Para aqueles que não viram esse vídeo vamos descrevê-lo em suas imagens e vamos registrar também as palavras do Papa a respeito do tema.

Buscamos mais informações a respeito desse vídeo nas publicações do IHU-Online as quais passamos a compartilhar com nossos leitores.


O vídeo pertence à Rede Mundial de Oração do Papa. O vídeo do papa faz parte de um projeto de nova evangelização ambicioso. Seu objetivo é levar a palavra de Francisco a milhões de pessoas. O número de visualizações já alcançado e que tende a aumentar é prova do sucesso desse projeto.

Os vídeos serão mensais apontando a intenção do mês para as orações dos fiéis. 

A intenção das orações nesse mês de janeiro de 2016  é: 

"para que haja entre as diversas religiões um diálogo sincero que produza frutos de amor e de justiça".

Em um mundo onde a violência religiosa se faz presente, é motivo de alegria que o Papa diga que somos todos filhos de Deus porque somos todos suas criaturas.

O vídeo ao mesmo tempo que obteve sucesso também gera polêmica. Gera polêmica entre os que não gostam do Papa, que não gostam do diálogo, ou não gostam das religiões. Essas pessoas certamente não gostaram do vídeo porque fala do diálogo inter-religioso.

Esse primeiro vídeo trabalhou o documento do Concílio Vaticano II – “Nostra Aetate” que trata do diálogo entre as religiões não-cristãs.


DESCREVENDO O CONTEÚDO DO VÍDEO


O vídeo tem início com o Papa Francisco fazendo uma explanação:

“A maioria dos habitantes do planeta declara-se crente. Isto deveria ser motivo para o diálogo entre as religiões.

Não devemos deixar de rezar por isto e colaborar com quem pensa de modo diferente.”

A esta altura aparecem quatro pessoas que são identificadas e dizem uma única frase. As três figuras masculinas são os três co-presidentes do Instituto para o Diálogo Inter-Religioso  que o  Papa está propondo à Organização dos Estados Americanos (OEA) e a mulher é uma líder budista argentina.

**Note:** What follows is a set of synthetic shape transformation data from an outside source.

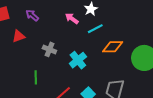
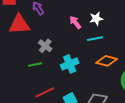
red triangle: (19, 36) -> (19, 24), size x1.6
green line: (36, 77) -> (35, 64), moved, turned 64

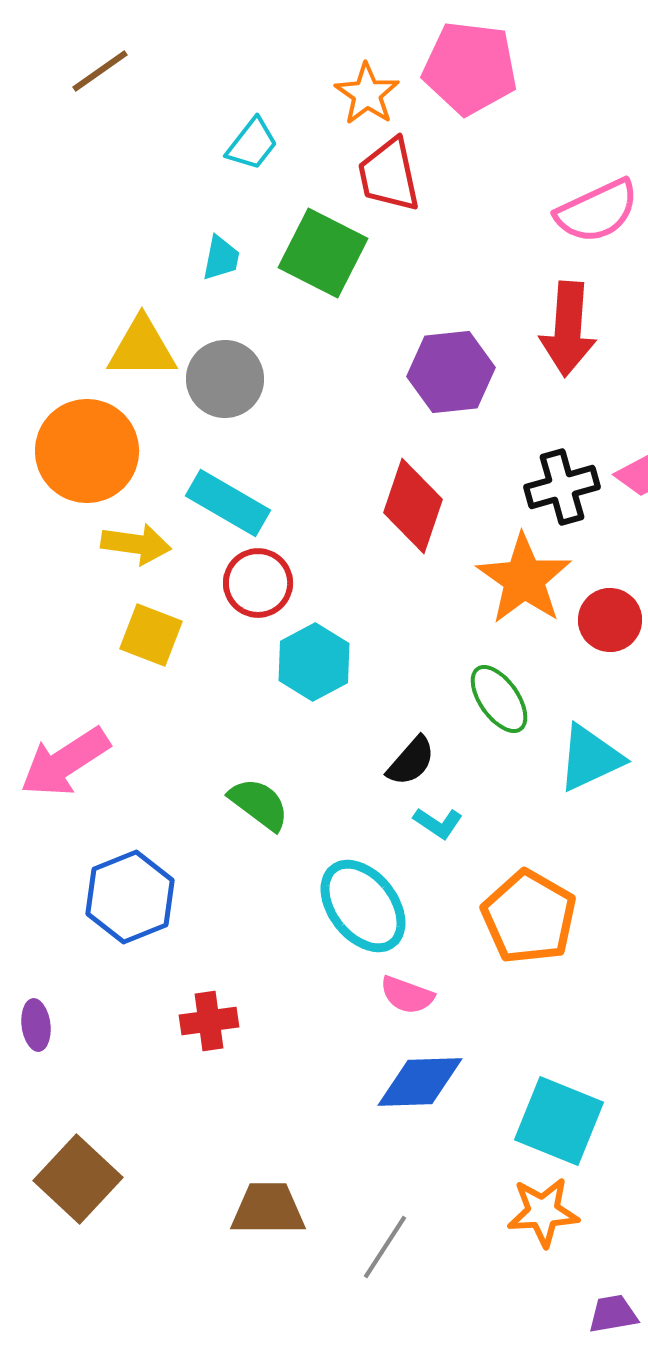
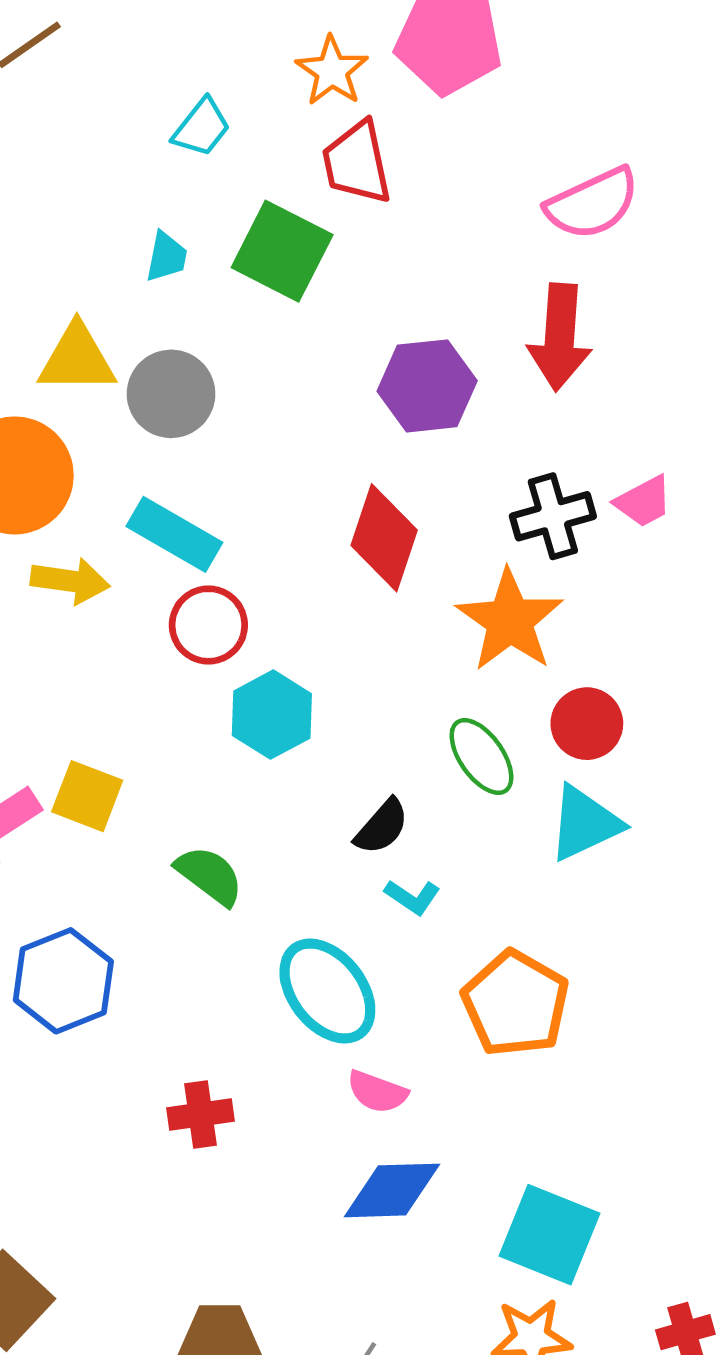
red circle: (610, 620) -> (587, 724), moved
yellow square: (151, 635) -> (87, 796), moved
red cross: (209, 1021) -> (200, 1115), moved

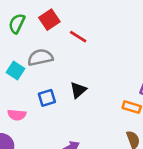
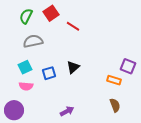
gray semicircle: (40, 57) -> (33, 41), moved
cyan square: (16, 71) -> (25, 67), moved, turned 32

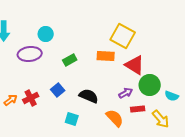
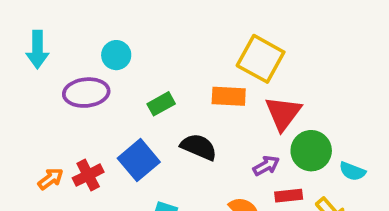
red triangle: (135, 65) -> (283, 113), turned 35
blue square: (58, 90) -> (139, 160), size x1.5
black semicircle: (89, 96) -> (199, 147), moved

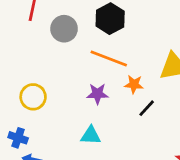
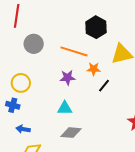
black hexagon: (110, 19) -> (96, 27), moved
gray circle: (64, 29) -> (34, 44), moved
blue cross: (18, 138) -> (13, 105), moved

1ª pessoa – uma mulher – Rinchen Handro (Lama)

              “Confio em Buda”.

2ª pessoa – um homem – Daniel Goldman (Rabino)

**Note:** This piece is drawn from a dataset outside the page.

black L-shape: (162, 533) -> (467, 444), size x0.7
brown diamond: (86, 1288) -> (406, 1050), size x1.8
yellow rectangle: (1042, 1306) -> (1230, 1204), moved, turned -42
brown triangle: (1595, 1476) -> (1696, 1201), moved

              “Confio em Deus”.

3ª pessoa – um homem – Guillermo Marcó ( Sacerdote Católico)
       
             Creio em Jesus Cristo”.

4ª pessoa – um homem – Omar Abboud (Dirigente Islâmico)

              Creio em Deus, Alá”.

Na sequência, continuam as palavras do Papa:

“Muitos pensam de modo diferente, sentem de modo diferente, procuram Deus ou encontram Deus de muitos modos.

Nesta multidão, nesta variedade de religiões, só há uma certeza que temos para todos: Todos somos filhos de Deus”.

Aparecem de novo os quatro representantes das quatro religiões dizendo a mesma frase:

                Creio no Amor”.

De novo se volta ao papa para suas palavras finais:


“Confio em vós para difundir a minha intenção deste mês: Que o diálogo sincero entre homens e mulheres das diferentes religiões produza frutos de paz e justiça. Confio na tua oração.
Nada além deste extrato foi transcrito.